The dietary intake of fish and fatty acid may influence the risk of asthma, yet epidemiological research remains controversial and inconclusive. We examined the association between asthma and the dietary intake of fish, seaweeds, and fat in a Korean population, aged 19 to 64 years, using the data from the Korea National Health and Nutrition Examination Survey (KNHANES) 2013–2016 (n
= 13,038). The prevalence of doctor-diagnosed asthma and medication prescribed asthma were 2.5% and 1.0%, respectively.

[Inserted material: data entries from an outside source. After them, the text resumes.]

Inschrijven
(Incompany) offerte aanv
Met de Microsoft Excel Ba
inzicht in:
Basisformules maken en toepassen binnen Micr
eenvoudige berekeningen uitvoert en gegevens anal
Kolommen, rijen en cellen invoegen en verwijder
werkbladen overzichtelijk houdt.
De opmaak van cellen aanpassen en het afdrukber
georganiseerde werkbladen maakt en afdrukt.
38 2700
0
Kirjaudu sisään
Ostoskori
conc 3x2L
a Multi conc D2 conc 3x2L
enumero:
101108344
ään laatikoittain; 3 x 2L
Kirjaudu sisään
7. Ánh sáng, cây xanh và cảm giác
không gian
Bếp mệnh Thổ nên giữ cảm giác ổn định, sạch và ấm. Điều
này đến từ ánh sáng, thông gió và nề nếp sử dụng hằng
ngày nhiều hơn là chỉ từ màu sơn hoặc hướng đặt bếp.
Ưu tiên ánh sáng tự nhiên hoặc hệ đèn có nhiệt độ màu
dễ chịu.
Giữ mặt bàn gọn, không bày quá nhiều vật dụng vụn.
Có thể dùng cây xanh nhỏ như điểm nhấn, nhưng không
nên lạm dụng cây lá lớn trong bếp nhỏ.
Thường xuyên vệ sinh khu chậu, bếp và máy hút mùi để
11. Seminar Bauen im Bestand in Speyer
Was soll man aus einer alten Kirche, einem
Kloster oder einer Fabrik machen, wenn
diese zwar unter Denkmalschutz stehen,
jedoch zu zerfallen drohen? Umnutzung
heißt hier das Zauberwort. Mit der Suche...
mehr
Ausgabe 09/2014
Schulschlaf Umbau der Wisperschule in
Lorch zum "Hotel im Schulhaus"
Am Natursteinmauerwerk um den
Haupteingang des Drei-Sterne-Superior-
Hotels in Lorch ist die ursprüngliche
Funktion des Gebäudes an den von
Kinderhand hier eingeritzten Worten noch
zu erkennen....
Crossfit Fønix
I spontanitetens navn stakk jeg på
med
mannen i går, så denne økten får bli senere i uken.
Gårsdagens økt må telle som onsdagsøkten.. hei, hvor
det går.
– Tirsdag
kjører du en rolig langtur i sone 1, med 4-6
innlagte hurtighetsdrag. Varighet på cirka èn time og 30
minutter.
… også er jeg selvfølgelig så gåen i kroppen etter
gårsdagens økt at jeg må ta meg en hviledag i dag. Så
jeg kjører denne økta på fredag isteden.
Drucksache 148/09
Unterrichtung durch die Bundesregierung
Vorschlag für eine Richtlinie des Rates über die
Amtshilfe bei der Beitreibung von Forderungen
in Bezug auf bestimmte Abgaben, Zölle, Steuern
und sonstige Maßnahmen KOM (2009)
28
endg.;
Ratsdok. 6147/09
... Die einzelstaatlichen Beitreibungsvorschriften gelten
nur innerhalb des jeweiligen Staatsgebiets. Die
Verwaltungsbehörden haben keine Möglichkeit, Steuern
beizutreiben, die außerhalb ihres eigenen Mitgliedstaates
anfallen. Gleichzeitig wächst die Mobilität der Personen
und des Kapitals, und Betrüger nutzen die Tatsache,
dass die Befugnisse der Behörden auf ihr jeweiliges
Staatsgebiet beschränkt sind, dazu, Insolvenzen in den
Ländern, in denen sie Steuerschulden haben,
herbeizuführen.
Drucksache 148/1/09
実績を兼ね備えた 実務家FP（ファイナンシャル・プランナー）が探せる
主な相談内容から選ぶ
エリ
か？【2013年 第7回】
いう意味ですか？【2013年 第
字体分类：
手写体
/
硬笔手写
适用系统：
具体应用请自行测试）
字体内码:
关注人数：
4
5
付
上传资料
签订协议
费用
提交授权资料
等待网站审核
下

The subjects with medication prescribed asthma had significantly lower consumption of seaweeds (p
= 0.0110) and lower n3/n6 polyunsaturated fatty acid (PUFA) (p
= 0.0275) as compared to subjects without medication prescribed asthma. Multiple logistic regression analysis showed that the odds ratio (OR) (95% confidence interval, CI) of doctor-diagnosed asthma in the highest quartile were 0.63 (0.41–0.97) and 0.66 (0.44–1.00) for fish and seaweeds respectively, compared to the lowest quartile after adjusting confounding factors. Furthermore, there were significant inverse associations between medication prescribed asthma and seaweeds [OR (95% CI) = 0.37 (0.19–0.70)], n-3 PUFA [OR (95% CI) = 0.43 (0.21–0.89)] and n3/n6 [OR (95% CI) = 0.47 (0.22–0.99)] intake after adjusting for confounding factors. These results suggest, that the higher consumption of fish and seaweed and the high ratio of n-3 to n-6 PUFA may be associated with a lower prevalence of asthma.